Input data:
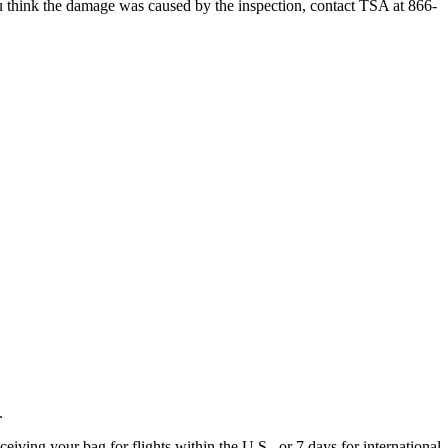
 you think the damage was caused by the inspection, contact TSA at 866-
.
eiving your bag for flights within the U.S., or 7 days for international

Your task: Quote the preceding listing precisely and completely, omitting its images.

Output below:
 you think the damage was caused by the inspection, contact TSA at 866-
.
eiving your bag for flights within the U.S., or 7 days for international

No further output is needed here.